The fact of discovering the various pieces of history a little at a time, without a chronological order, is also a point in favor. We start from a few elements, we use a loop to get new ones and we force ourselves on these to unlock different dialogue options in the next one. All to get to the information or the next twist, in the best of cases, without ever feeling the sense of completeness that comes from having explored all the possible outcomes of our choices. For this there are other loops, other decisions, other actions and other phrases that we can experiment, relentlessly, until the circle is closed.
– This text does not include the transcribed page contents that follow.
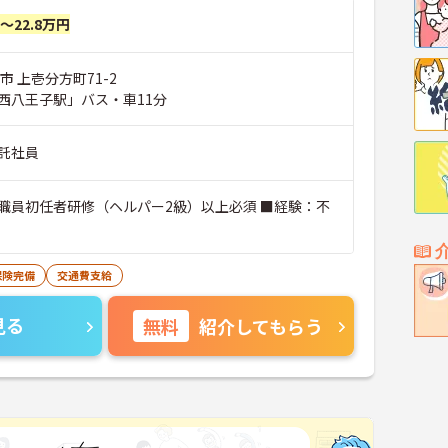
円～22.8万円
市 上壱分方町71-2
西八王子駅」バス・車11分
託社員
職員初任者研修（ヘルパー2級）以上必須 ■経験：不
保険完備
交通費支給
見る
無料
紹介してもらう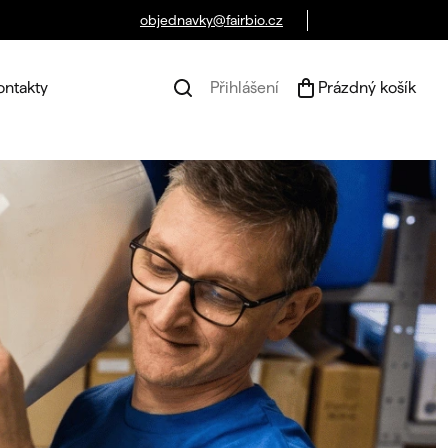
objednavky@fairbio.cz
ontakty
Přihlášení
Prázdný košík
Náku
koší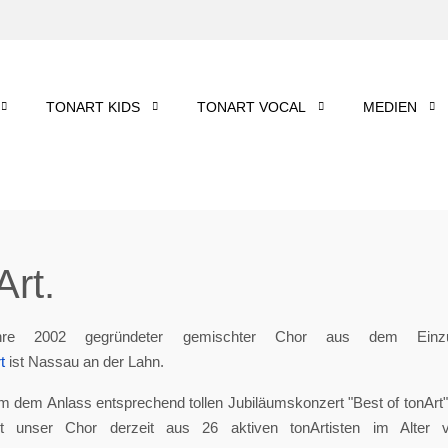
TONART KIDS
TONART VOCAL
MEDIEN
rt.
re 2002 gegründeter gemischter Chor aus dem Einzu
t
ist Nassau an der Lahn.
m dem Anlass entsprechend tollen Jubiläumskonzert "Best of tonArt", 
eht unser Chor derzeit aus 26 aktiven tonArtisten im Alter 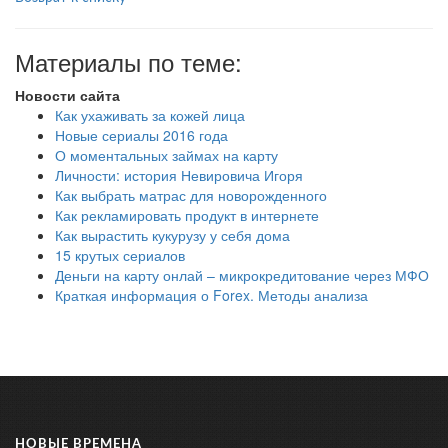
Материалы по теме:
Новости сайта
Как ухаживать за кожей лица
Новые сериалы 2016 года
О моментальных займах на карту
Личности: история Невировича Игоря
Как выбрать матрас для новорожденного
Как рекламировать продукт в интернете
Как вырастить кукурузу у себя дома
15 крутых сериалов
Деньги на карту онлай – микрокредитование через МФО
Краткая информация о Forex. Методы анализа
НОВЫЕ ВРЕМЕНА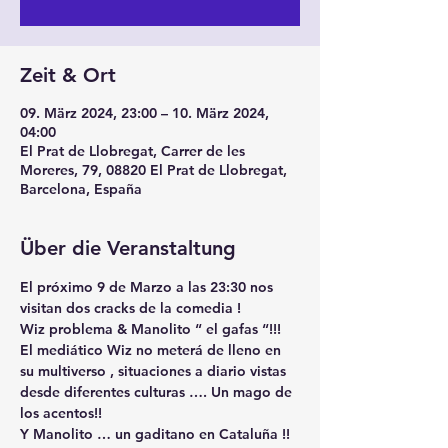
Zeit & Ort
09. März 2024, 23:00 – 10. März 2024,
04:00
El Prat de Llobregat, Carrer de les
Moreres, 79, 08820 El Prat de Llobregat,
Barcelona, España
Über die Veranstaltung
El próximo 9 de Marzo a las 23:30 nos 
visitan dos cracks de la comedia ! 
Wiz problema & Manolito “ el gafas “!!!
El mediático Wiz no meterá de lleno en 
su multiverso , situaciones a diario vistas 
desde diferentes culturas …. Un mago de 
los acentos!! 
Y Manolito … un gaditano en Cataluña !! 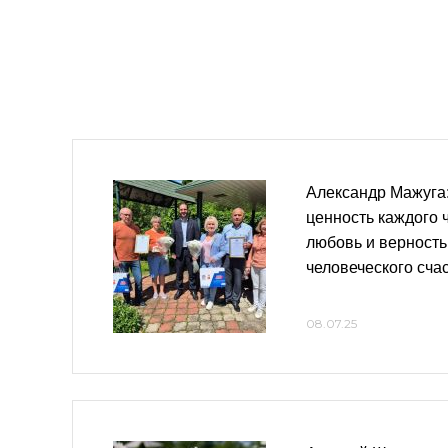
Александр Мажуга:
ценность каждого ч
любовь и верность
человеческого сча
08.07.25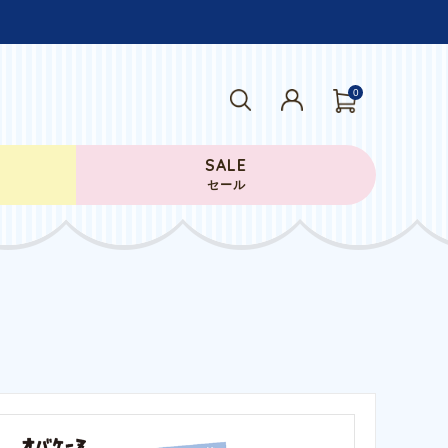
0
SALE
セール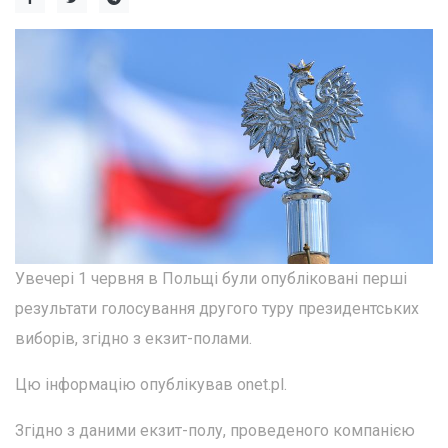
Увечері 1 червня в Польщі були опубліковані перші
результати голосування другого туру президентських
виборів, згідно з екзит-полами.
Цю інформацію опублікував onet.pl.
Згідно з даними екзит-полу, проведеного компанією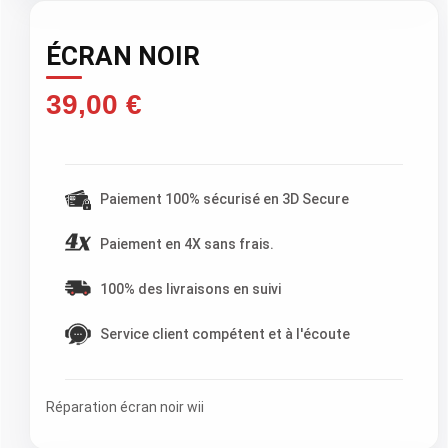
ÉCRAN NOIR
39,00 €
TTC )
Paiement 100% sécurisé en 3D Secure
Paiement en 4X sans frais.
100% des livraisons en suivi
Service client compétent et à l'écoute
Réparation écran noir wii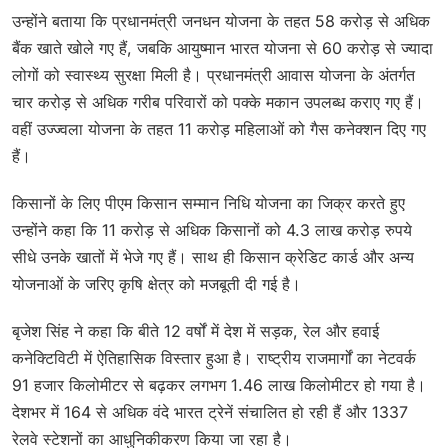
उन्होंने बताया कि प्रधानमंत्री जनधन योजना के तहत 58 करोड़ से अधिक
बैंक खाते खोले गए हैं, जबकि आयुष्मान भारत योजना से 60 करोड़ से ज्यादा
लोगों को स्वास्थ्य सुरक्षा मिली है। प्रधानमंत्री आवास योजना के अंतर्गत
चार करोड़ से अधिक गरीब परिवारों को पक्के मकान उपलब्ध कराए गए हैं।
वहीं उज्ज्वला योजना के तहत 11 करोड़ महिलाओं को गैस कनेक्शन दिए गए
हैं।
किसानों के लिए पीएम किसान सम्मान निधि योजना का जिक्र करते हुए
उन्होंने कहा कि 11 करोड़ से अधिक किसानों को 4.3 लाख करोड़ रुपये
सीधे उनके खातों में भेजे गए हैं। साथ ही किसान क्रेडिट कार्ड और अन्य
योजनाओं के जरिए कृषि क्षेत्र को मजबूती दी गई है।
बृजेश सिंह ने कहा कि बीते 12 वर्षों में देश में सड़क, रेल और हवाई
कनेक्टिविटी में ऐतिहासिक विस्तार हुआ है। राष्ट्रीय राजमार्गों का नेटवर्क
91 हजार किलोमीटर से बढ़कर लगभग 1.46 लाख किलोमीटर हो गया है।
देशभर में 164 से अधिक वंदे भारत ट्रेनें संचालित हो रही हैं और 1337
रेलवे स्टेशनों का आधुनिकीकरण किया जा रहा है।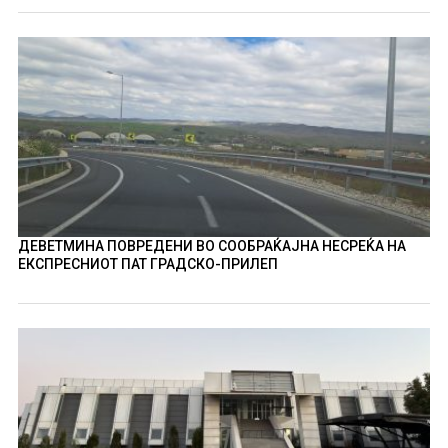
ДЕВЕТМИНА ПОВРЕДЕНИ ВО СООБРАЌАЈНА НЕСРЕЌА НА
ЕКСПРЕСНИОТ ПАТ ГРАДСКО-ПРИЛЕП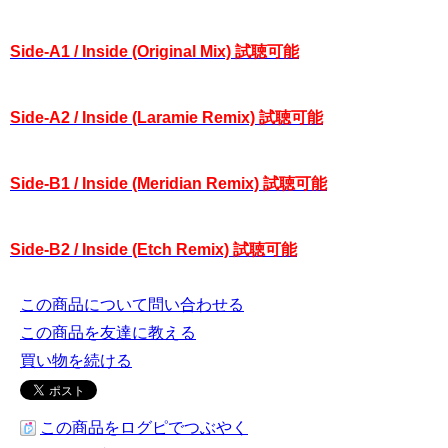
Side-A1 / Inside (Original Mix) 試聴可能
Side-A2 / Inside (Laramie Remix) 試聴可能
Side-B1 / Inside (Meridian Remix) 試聴可能
Side-B2 / Inside (Etch Remix) 試聴可能
この商品について問い合わせる
この商品を友達に教える
買い物を続ける
この商品をログピでつぶやく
Then there is the not negligible added value of experimentation, the real lifeblood that can bring the gaming market out of its immobility and its frequent mannerism. Without turning a blind eye to the flaws of Twelve Minutes, therefore, it is natural to applaud Luis Antonio for having given birth to an out-of-the-box experience. It is precisely this form of audacity, risk-taking and breaking certain traditional barriers related to gaming that can win the trust of users, even net of some forgivable defects. All this to underline the fact that Twelve Minutes must be played, if there is the possibility, because once you enter his universe you will not be able to detach yourself from it until you have found the right path towards the truth.

Technical ups and downs

From a technical point of view, Twelve Minutes does its thing without excelling. Even if the graphics point to realism, obviously you do not reach the heights of the great triple A games. The view from above partially masks the indie nature of the visual sector and on the whole it offers a pleasant and credible experience also from the cinematographic point of view so dear to Luis Antonio and his associates. What is less well disguised is instead the characters' walking system, sometimes mechanical and robotic, a bit a la The Sims in certain situations, even if you get used to it quickly and overcome it by focusing on other qualities of the game.

Little to say on the sound side. The dubbing of James McAvoy, Daisy Ridley e Willem Dafoe it's flawless. If in some situations the tone and intention do not seem consistent with what is happening it is for the aforementioned problems of combining events, more than for the inexperience of the three Hollywood stars. Not very incisive, yes, the accompanying soundtrack, too shy and negligible within an experience that is openly inspired by the big screen.

Review by Jury Livorati

The graphic sector takes advantage of the top view to mask some imperfections and make, overall, a more realistic and credible effect, overcoming the limits imposed by the indie nature of the game.


The intangible soundtrack throughout the game is balanced by a high-level voice acting by a not indifferent Hollywood cast. Too bad because in some cases the intensity suffers due to a certain inconsistency between words and deeds.


The point-and-click system reduced to the bone does not prevent you from finding continuous stimuli in the game, also thanks to the dynamics of the time loops and the fragmentary narrative that derives from it. The risk of repetition, however, is always around the corner.